An interesting question—suggested by one of the reviewers—might be, whether the participants who performed ratio productions of duration without any axiom violations do so for other sensory modalities, as well. That might clarify whether full compliance with the axioms is due to a superior way of handling numbers in general or whether it is specific to a given modality studied.

For successive adjustments, a systematic bias as reported in other studies was found: The final adjustments reached in successive trials, e.g., ×2×3, often exceeded the adjustments made in corresponding basic trials, e.g., ×6. This patterns seems to be systematic, since it was found for other sensory modalities as well, e.g., Augustin (2008) reported a similar bias for area adjustments. Ellermeier and Faulhammer (2000) found ×2×3 loudness adjustments to be systematically higher in level than ×6 adjustments, and Zimmer (2005) found the same pattern for loudness fractionation, i.e., the outcome of a \(\times \frac {1}{6}\) adjustment produced less of a level reduction than the outcome of successive \(\times \frac {1}{2} \times \frac {1}{3}\) adjustments. Steingrimsson and Luce (2007) investigated this bias and explained it by referring to a ‘numerical distortion’. They stated that the relationship between scientific numbers and numbers used by the participants is not linear but can be described by another function, e.g., by a power function with an exponent <1 causing successive adjustments to be greater in size than basic adjustments. So, if multiplicativity as tested in this experiment fails, so-called k-multiplicativity can be tested to examine whether the relationship between scientific numbers and numbers used by the participants follows a power function with a constant exponent.

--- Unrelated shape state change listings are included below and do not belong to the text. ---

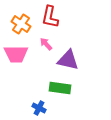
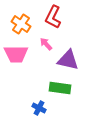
red L-shape: moved 3 px right; rotated 15 degrees clockwise
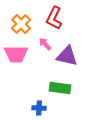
red L-shape: moved 1 px right, 1 px down
orange cross: rotated 12 degrees clockwise
pink arrow: moved 1 px left
purple triangle: moved 1 px left, 4 px up
blue cross: rotated 24 degrees counterclockwise
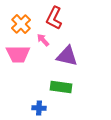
pink arrow: moved 2 px left, 4 px up
pink trapezoid: moved 2 px right
green rectangle: moved 1 px right, 1 px up
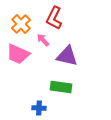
pink trapezoid: rotated 25 degrees clockwise
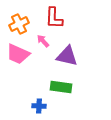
red L-shape: rotated 25 degrees counterclockwise
orange cross: moved 2 px left; rotated 18 degrees clockwise
pink arrow: moved 1 px down
blue cross: moved 2 px up
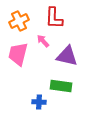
orange cross: moved 3 px up
pink trapezoid: rotated 80 degrees clockwise
green rectangle: moved 1 px up
blue cross: moved 4 px up
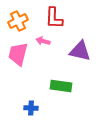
orange cross: moved 1 px left
pink arrow: rotated 32 degrees counterclockwise
purple triangle: moved 13 px right, 5 px up
blue cross: moved 8 px left, 6 px down
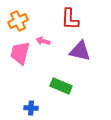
red L-shape: moved 16 px right, 1 px down
pink trapezoid: moved 2 px right, 1 px up
green rectangle: rotated 15 degrees clockwise
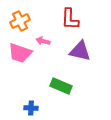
orange cross: moved 2 px right
pink trapezoid: rotated 85 degrees counterclockwise
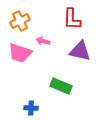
red L-shape: moved 2 px right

Furthermore, in Experiment 2, the very basic axiom of monotonicity was found to be violated for four of 15 participants. These participants did not produce distinguishable duration adjustments for ratio production factors p<1, although their adjustments for p≥1 clearly follow a monotonic order. It can be ruled out that this finding might be due to a kind of floor effect, because in Experiment 1, even shorter durations were adjusted without any difficulty.

Furthermore, an unpublished experiment conducted in our laboratory investigated whether monotonicity, commutativity and multiplicativity can reliably be shown to hold for the fractionation of time intervals and revealed violation rates comparable to the results of Experiment 1. Thus, it might be assumed that the participants who violated monotonicity in Experiment 2 did not necessarily have difficulties in processing fractions, but might have misconceptions regarding the instructions of the mixed condition itself.

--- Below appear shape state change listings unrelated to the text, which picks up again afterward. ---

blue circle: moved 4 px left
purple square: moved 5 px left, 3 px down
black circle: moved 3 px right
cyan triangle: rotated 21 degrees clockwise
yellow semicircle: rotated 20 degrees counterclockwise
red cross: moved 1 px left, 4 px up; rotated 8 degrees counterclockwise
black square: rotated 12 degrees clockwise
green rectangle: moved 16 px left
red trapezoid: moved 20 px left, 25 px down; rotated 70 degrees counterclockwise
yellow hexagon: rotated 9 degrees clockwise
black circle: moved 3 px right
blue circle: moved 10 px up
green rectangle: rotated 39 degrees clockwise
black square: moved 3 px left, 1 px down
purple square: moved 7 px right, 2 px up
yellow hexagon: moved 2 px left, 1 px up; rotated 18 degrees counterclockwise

Additionally, a noteworthy order effect was observed when comparing the adjustments of \(\times \frac {1}{3} \times 3\) and \(\times \frac {1}{2} \times 2\) with the adjustments of \(\times 3 \times \frac {1}{3}\) and \(\times 2 \times \frac {1}{2}\): All successive adjustments ×p×q with p<1 preceding q>1 resulted in considerably longer outcome durations than successive adjustments with p>1 followed by q<1. Augustin (2008) did not report this pattern for the perception of area, so this finding may be assumed to be specific for the perception of duration, but will have to be further investigated.

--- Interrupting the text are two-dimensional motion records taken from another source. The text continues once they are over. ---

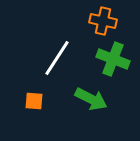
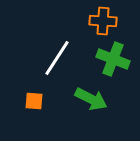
orange cross: rotated 8 degrees counterclockwise
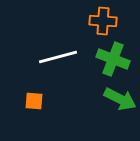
white line: moved 1 px right, 1 px up; rotated 42 degrees clockwise
green arrow: moved 29 px right
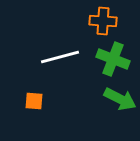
white line: moved 2 px right
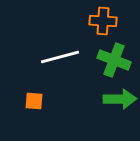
green cross: moved 1 px right, 1 px down
green arrow: rotated 28 degrees counterclockwise
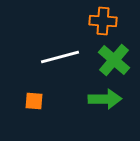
green cross: rotated 20 degrees clockwise
green arrow: moved 15 px left
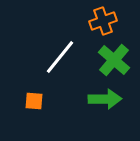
orange cross: rotated 24 degrees counterclockwise
white line: rotated 36 degrees counterclockwise
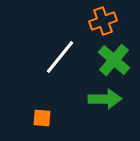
orange square: moved 8 px right, 17 px down
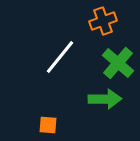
green cross: moved 4 px right, 3 px down
orange square: moved 6 px right, 7 px down
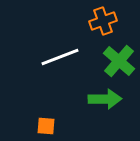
white line: rotated 30 degrees clockwise
green cross: moved 1 px right, 2 px up
orange square: moved 2 px left, 1 px down
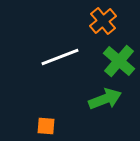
orange cross: rotated 20 degrees counterclockwise
green arrow: rotated 20 degrees counterclockwise
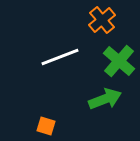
orange cross: moved 1 px left, 1 px up
orange square: rotated 12 degrees clockwise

Furthermore, it might be investigated, how exactly the exponent of the power function varies under changes of the standard stimulus. It might be plausible, as the results of the present experiments assume, that the exponent increases with increasing standard duration.

Conclusions

In conclusion, the present experiments show that if using ratio production of temporal intervals, the measurement is based on a ratio scale, although a ‘numerical distortion’ impedes an unequivocal interpretation of the scale values. Thus, before the shape of the transformation function relating perceived and mathematical numbers is determined, power law fitting using ratio production should be taken with a grain of salt.

Furthermore, the fitting of curves describing the relationship between physical and perceived time, regardless of power function or linear relationship, is difficult: Even if both kinds of models seem to describe the relationship quite well, the estimated parameters depend on the size of the reference stimulus used in the experiment and thus can hardly be interpreted in a psychologically meaningful way.